In general, the statistical results show the outstanding performance of our TCEA by contrast to that of GA and SA to cope with an MLPS problem.

Figures 11 and 12 show two typical solutions derived from TCEA and GA, respectively.

6. Conclusion

A twin-screw-coded evolutionary algorithm (TCEA), which is motivated by solving a typical multi-level production scheduling problem (MLPS), is put forward in this paper. The principle of the new algorithm is introduced; besides, a real 3-level satellite part’s case study has revealed the superiority of TCEA by contrast to GA and SA, which further demonstrates the effectiveness and practicability of our integrated model and optimization technique in solving such complex production scheduling problems. As we know, MLPS is a complex NP-hard problem; this work just shows the preliminary result of our project.
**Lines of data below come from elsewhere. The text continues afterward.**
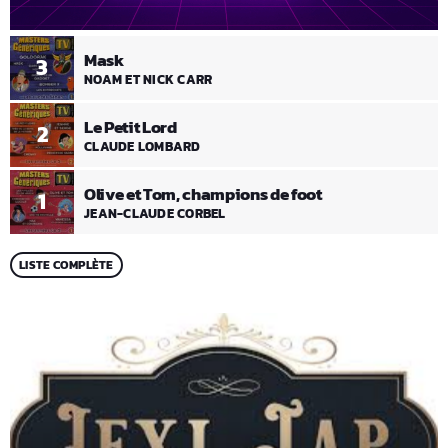
Mask
3
NOAM ET NICK CARR
Le Petit Lord
2
CLAUDE LOMBARD
Olive et Tom, champions de foot
1
JEAN-CLAUDE CORBEL
LISTE COMPLÈTE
Further research has been taken, in which multiobjective MLPS problem modeling and optimization technique has been taken into consideration.

Acknowledgments

The authors would like to thank the Natural Science Foundation of China (Grant nos. 70771003, 60974051), the Natural Science Foundation of Hebei Province (Grant no. F2010001714), the Doctorial Faculty Research Foundation of North China Electric Power University (Grant no. 200822025), and Shanghai Special Foundation of Outstanding Young Teachers in University (Grant no. ssc08023) for their financial supports with this research. The authors would like to thank Dr. X.W. Tan and J. Wang for their helpful suggestions to improve this work, and thank Ms. S.P. Wang for her help in case study data collection. The authors would also like to thank the anonymous reviewers and Dr. C.K. Ting for their constructive comments to improve the work.